*** Block opens ***

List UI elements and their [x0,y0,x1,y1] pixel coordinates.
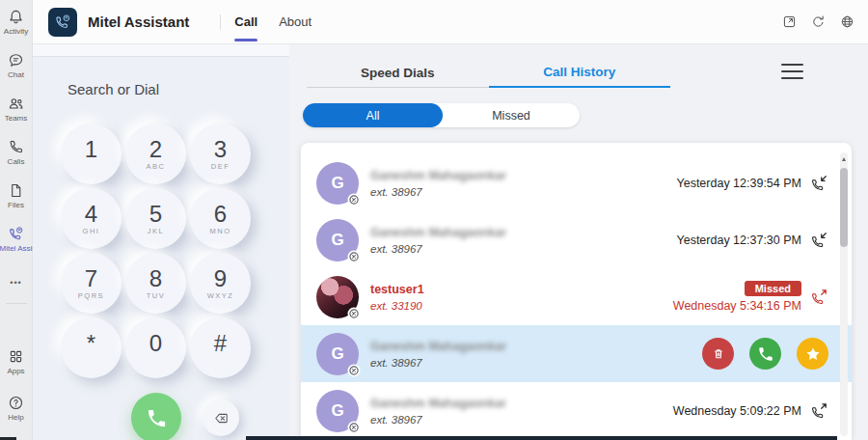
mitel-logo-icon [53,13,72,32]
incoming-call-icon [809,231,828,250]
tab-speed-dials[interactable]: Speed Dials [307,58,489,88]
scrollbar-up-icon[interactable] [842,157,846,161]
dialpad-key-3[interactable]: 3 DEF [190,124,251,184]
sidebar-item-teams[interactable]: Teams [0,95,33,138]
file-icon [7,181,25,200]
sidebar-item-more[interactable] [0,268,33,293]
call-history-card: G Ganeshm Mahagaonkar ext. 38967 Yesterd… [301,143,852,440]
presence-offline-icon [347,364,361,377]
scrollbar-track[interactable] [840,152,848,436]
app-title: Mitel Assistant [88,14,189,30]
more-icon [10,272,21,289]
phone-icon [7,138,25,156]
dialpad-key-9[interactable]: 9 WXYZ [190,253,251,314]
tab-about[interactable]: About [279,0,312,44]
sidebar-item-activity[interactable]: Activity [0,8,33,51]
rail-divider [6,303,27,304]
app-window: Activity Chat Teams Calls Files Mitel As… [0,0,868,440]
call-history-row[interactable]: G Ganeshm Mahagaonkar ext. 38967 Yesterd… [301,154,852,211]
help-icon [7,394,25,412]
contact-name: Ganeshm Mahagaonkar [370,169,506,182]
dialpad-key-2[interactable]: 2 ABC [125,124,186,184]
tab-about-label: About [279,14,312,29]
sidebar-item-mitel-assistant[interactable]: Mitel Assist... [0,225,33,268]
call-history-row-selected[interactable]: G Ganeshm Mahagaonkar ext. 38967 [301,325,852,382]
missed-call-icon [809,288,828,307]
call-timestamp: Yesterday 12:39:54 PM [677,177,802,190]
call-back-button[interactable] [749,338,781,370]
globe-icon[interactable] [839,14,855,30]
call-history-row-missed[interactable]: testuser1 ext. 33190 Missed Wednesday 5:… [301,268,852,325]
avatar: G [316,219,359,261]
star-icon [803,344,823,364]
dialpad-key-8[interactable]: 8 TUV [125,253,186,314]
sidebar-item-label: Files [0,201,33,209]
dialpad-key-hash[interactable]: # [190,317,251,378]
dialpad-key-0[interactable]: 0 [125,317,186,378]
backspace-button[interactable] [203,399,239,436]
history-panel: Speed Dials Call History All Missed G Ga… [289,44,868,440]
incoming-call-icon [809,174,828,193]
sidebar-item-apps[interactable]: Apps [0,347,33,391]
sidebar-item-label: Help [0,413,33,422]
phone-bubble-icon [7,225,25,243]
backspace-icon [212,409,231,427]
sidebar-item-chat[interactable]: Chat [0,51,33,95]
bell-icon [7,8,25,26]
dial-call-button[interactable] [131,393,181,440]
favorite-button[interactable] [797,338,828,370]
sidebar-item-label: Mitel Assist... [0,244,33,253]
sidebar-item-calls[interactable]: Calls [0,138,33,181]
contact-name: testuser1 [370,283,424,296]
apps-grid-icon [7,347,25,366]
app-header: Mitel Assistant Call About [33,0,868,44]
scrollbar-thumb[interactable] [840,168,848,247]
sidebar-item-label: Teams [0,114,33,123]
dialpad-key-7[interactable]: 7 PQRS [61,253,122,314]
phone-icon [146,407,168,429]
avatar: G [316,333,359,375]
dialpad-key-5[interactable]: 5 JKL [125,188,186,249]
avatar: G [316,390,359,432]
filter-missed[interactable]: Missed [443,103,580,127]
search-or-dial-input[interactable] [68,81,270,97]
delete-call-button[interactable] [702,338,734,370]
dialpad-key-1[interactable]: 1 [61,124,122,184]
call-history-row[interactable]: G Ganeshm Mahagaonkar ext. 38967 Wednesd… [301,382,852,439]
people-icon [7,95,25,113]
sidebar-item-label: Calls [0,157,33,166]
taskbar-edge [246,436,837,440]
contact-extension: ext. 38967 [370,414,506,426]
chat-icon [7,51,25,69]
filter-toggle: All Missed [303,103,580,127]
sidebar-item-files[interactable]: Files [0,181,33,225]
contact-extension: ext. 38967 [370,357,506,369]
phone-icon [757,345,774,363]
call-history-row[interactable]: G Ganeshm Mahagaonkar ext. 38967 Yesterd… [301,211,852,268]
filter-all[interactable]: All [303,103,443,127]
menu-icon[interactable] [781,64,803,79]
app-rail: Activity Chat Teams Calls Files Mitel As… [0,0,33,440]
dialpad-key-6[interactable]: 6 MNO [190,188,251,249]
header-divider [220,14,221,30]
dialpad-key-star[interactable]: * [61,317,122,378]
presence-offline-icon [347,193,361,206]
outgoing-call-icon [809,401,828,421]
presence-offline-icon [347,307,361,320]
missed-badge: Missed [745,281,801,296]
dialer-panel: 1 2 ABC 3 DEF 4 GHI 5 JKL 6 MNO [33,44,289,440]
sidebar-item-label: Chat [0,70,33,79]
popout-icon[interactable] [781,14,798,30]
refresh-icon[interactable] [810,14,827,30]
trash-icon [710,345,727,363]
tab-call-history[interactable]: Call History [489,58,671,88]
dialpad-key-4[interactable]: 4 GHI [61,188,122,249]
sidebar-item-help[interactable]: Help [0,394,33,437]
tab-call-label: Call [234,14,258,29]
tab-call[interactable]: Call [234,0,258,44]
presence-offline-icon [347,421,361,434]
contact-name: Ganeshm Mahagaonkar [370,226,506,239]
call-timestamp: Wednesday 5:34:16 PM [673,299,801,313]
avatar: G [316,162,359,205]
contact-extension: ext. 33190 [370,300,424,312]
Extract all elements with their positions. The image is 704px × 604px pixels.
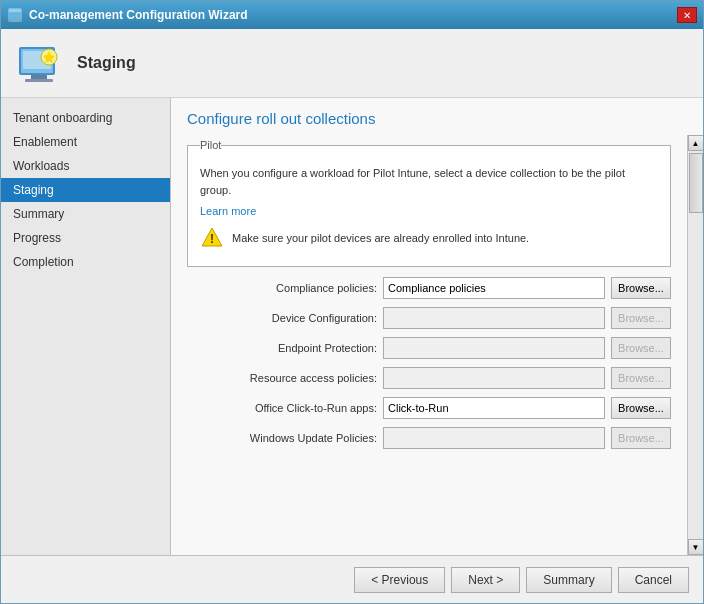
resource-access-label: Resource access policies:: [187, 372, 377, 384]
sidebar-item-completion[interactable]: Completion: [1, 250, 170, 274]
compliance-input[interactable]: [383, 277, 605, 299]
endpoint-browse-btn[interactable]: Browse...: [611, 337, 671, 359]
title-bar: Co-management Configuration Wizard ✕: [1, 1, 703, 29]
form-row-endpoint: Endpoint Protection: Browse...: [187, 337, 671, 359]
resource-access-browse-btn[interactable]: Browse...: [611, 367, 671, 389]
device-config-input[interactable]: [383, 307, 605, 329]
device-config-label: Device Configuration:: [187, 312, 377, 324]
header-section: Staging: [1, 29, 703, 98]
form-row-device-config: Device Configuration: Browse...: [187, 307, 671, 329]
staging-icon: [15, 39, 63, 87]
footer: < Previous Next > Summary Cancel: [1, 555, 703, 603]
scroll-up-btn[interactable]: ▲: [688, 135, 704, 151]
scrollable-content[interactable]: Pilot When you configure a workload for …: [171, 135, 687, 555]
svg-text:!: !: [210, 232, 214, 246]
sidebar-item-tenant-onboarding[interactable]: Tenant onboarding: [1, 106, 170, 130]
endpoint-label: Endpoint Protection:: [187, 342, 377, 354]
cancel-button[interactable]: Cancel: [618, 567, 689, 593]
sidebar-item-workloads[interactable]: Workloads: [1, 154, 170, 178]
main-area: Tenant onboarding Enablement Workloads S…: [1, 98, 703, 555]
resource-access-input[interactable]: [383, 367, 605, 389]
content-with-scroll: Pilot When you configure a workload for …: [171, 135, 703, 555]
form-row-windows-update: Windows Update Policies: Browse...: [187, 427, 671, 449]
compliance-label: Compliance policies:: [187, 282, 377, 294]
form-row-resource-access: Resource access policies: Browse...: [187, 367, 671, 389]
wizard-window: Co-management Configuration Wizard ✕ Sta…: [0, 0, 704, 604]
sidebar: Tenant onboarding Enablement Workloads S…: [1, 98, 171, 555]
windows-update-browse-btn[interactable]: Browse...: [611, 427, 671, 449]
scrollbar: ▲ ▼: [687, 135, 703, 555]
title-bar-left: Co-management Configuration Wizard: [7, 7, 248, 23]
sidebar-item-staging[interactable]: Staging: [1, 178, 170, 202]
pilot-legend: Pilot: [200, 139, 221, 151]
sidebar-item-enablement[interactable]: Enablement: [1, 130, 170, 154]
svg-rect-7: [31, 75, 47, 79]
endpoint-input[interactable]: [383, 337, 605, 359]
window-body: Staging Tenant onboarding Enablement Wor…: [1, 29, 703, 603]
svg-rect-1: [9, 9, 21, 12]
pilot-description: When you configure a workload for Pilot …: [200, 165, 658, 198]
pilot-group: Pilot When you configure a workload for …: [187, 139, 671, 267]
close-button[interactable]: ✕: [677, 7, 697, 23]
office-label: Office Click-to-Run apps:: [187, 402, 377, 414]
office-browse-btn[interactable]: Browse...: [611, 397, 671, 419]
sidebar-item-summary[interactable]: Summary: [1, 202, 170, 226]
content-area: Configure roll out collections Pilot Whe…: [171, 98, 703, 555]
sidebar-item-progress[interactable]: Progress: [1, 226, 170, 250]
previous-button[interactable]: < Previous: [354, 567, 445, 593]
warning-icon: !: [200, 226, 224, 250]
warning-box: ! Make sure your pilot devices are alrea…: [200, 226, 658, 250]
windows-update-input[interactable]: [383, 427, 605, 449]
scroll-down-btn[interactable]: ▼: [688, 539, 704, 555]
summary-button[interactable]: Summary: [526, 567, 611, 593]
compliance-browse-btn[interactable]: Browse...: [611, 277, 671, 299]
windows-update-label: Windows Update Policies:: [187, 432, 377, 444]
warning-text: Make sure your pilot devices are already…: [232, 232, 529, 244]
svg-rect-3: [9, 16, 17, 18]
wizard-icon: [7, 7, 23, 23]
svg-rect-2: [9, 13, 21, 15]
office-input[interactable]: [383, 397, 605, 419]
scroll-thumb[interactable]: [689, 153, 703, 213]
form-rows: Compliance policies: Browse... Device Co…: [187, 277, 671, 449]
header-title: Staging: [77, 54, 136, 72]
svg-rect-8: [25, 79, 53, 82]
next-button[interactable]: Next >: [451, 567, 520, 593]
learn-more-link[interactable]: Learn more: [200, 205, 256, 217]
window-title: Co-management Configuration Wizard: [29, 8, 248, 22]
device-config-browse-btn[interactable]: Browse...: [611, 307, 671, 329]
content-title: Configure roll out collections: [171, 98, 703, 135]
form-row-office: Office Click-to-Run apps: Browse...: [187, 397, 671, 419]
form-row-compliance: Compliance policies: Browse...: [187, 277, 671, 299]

*** Block closes ***
*** Block opens ***

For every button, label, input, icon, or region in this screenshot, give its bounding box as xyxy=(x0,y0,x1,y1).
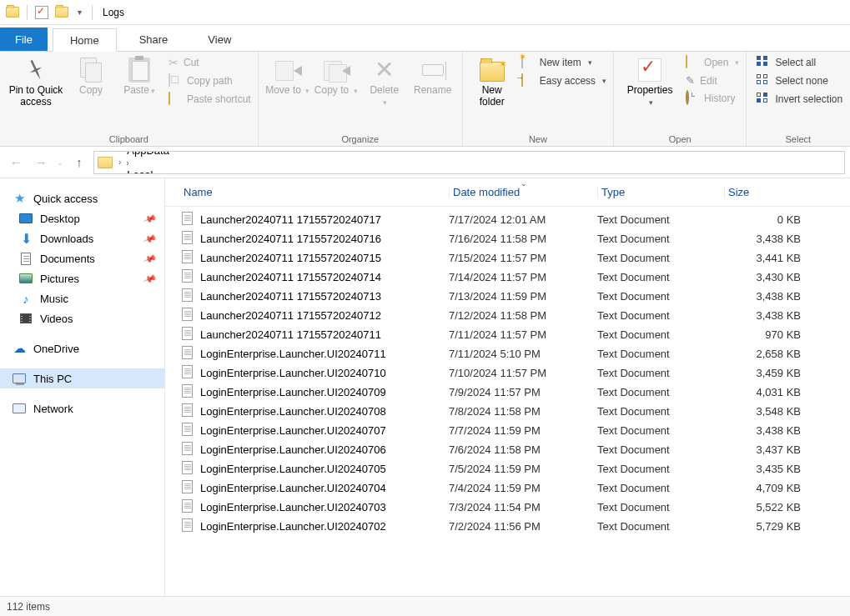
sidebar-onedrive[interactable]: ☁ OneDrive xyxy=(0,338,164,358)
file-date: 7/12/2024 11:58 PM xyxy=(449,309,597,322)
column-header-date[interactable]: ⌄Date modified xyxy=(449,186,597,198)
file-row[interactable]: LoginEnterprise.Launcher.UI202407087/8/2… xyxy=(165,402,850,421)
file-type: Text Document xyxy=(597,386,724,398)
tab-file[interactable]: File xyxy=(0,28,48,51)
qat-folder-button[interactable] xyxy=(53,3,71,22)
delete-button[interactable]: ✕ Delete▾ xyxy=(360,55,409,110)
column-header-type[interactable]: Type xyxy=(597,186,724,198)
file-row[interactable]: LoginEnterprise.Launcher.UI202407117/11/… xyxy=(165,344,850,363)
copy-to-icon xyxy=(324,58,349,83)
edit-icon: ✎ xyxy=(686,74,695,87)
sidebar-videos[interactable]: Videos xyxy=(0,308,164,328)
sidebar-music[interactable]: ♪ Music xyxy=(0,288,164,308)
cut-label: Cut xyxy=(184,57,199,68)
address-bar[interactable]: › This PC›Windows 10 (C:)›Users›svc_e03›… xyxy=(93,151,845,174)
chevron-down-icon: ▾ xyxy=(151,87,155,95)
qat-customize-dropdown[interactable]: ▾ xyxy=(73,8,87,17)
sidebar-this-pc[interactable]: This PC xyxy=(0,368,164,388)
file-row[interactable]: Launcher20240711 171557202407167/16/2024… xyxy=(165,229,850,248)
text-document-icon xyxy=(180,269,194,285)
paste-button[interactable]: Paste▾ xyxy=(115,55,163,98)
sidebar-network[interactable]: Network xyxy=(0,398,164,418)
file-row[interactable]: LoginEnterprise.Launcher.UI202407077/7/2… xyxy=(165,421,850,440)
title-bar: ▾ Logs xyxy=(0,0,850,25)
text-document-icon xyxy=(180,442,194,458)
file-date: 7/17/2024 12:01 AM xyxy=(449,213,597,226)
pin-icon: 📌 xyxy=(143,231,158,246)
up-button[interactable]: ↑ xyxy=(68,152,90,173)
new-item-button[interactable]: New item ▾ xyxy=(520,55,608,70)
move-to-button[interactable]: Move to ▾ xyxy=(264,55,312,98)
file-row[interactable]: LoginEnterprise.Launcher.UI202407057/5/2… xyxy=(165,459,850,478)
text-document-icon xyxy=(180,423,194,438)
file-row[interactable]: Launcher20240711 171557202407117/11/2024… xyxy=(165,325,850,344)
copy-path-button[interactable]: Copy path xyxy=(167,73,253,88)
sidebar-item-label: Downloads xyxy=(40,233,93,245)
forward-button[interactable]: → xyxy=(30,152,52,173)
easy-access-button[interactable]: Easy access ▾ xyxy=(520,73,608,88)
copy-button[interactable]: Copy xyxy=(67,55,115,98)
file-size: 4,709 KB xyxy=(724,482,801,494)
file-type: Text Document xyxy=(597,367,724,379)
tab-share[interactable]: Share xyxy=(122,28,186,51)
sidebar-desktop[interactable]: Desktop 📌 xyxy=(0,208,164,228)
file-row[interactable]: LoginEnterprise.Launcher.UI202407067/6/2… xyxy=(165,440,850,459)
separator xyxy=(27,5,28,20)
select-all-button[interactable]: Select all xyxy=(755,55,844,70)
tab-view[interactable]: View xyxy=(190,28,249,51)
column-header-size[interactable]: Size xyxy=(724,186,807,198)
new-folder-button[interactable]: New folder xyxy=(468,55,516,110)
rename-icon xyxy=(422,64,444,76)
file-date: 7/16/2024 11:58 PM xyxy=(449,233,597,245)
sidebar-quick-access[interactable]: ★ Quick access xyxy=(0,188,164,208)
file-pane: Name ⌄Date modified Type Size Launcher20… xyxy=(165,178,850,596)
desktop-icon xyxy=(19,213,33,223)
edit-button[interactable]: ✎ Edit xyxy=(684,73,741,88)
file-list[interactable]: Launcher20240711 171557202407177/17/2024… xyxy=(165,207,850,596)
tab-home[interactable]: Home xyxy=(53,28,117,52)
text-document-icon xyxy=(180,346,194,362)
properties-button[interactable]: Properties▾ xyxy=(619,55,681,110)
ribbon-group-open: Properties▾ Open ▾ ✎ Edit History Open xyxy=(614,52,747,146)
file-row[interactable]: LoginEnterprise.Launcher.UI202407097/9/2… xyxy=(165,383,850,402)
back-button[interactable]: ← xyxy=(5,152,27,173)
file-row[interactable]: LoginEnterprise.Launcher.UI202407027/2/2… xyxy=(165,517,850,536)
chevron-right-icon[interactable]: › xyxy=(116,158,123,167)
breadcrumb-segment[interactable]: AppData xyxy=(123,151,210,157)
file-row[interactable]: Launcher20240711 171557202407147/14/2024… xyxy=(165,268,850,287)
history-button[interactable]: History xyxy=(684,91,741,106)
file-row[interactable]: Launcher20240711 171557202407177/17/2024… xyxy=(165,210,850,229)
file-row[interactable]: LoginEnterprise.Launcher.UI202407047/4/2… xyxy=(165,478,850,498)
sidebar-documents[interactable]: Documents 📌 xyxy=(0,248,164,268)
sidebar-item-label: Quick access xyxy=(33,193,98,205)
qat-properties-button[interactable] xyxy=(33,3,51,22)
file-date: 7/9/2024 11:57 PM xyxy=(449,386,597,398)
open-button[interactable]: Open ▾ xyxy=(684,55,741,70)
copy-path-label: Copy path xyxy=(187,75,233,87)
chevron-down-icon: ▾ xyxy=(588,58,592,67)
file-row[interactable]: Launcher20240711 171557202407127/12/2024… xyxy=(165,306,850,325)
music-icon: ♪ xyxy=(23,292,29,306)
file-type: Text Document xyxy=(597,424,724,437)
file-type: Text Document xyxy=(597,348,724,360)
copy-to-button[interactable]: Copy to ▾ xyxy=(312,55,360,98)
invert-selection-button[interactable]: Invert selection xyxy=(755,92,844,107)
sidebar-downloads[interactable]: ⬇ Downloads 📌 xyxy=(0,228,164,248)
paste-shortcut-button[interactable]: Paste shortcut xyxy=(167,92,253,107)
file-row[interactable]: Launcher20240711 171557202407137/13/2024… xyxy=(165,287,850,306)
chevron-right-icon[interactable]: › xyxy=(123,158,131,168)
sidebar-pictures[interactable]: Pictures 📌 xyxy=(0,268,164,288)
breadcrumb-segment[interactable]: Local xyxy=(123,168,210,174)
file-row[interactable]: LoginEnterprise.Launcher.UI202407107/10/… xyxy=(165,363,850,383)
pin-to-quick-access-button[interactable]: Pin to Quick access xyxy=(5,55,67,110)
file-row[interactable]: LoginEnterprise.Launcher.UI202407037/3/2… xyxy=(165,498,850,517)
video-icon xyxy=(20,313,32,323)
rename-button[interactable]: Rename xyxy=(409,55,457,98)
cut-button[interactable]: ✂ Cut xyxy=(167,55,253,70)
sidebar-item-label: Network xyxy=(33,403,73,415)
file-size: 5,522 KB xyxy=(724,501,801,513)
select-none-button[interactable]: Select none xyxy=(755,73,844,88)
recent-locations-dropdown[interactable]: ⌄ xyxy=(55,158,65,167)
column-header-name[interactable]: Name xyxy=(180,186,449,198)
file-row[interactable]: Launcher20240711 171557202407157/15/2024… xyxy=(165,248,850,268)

*** Block closes ***

▶ **Exercise directions**
Reproduce every line above containing "scrollbar".

▶ **Expected answer**
scrollbar-up-icon[interactable] [842,157,846,161]
scrollbar-track[interactable] [840,152,848,436]
scrollbar-thumb[interactable] [840,168,848,247]
scrollbar: ▲ ▼: [687, 135, 703, 555]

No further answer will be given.